The Solicitors Regulatory Authority has issued guidance on what amounts to “Offensive communications” from a firm of solicitors to the other side, particularly to a litigant in person.
The SRA sets out that a solicitors role is to act in the client’s best interest. Antagonising the other side is unlikely to achieve this.
THE SRA GUIDANCE
The Guidance covers several issues (including behaviour on social media) in relation to communications with other firms and litigants in person.
“Communications with other law firms and litigants in person
It is not uncommon for emails between law firms in relation to a client’s matter to be robust, particularly in litigation.

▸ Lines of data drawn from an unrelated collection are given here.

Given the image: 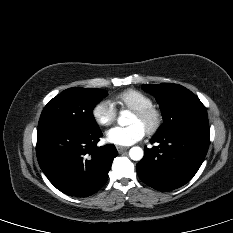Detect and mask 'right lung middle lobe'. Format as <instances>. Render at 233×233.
I'll return each instance as SVG.
<instances>
[{
    "label": "right lung middle lobe",
    "instance_id": "1",
    "mask_svg": "<svg viewBox=\"0 0 233 233\" xmlns=\"http://www.w3.org/2000/svg\"><path fill=\"white\" fill-rule=\"evenodd\" d=\"M107 94L105 90L94 88L66 89L44 107L38 127L64 124L89 130L99 129L92 112L95 105Z\"/></svg>",
    "mask_w": 233,
    "mask_h": 233
}]
</instances>
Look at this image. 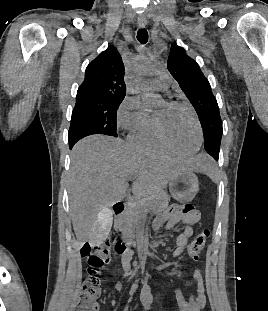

However, solicitors should ensure such communications do not cross the line by using inflammatory language or being gratuitously offensive, either to the other side or about their client.
The SRA states that solicitors should remain objective and not allow the matter to become personal, regardless of any provocation, or their client’s instructions.
The SRA states that solicitors are not their client’s ‘hired gun’ and they may be at risk under Principle 3 if they allow independence to be compromised by being drawn into using offensive language, or making offensive comments in order to meet their client’s expectations.
The SRA states that it is equally important to remain professional when dealing with an individual who is representing him or herself, or has appointed a McKenzie Friend.
In a recent decision, the Solicitors Disciplinary Tribunal fined a solicitor for his heated and abusive exchange of emails with a litigant in person, calling this ‘completely unacceptable’.
The SDT said it was the solicitor’s responsibility to maintain professionalism regardless of what that person may have done.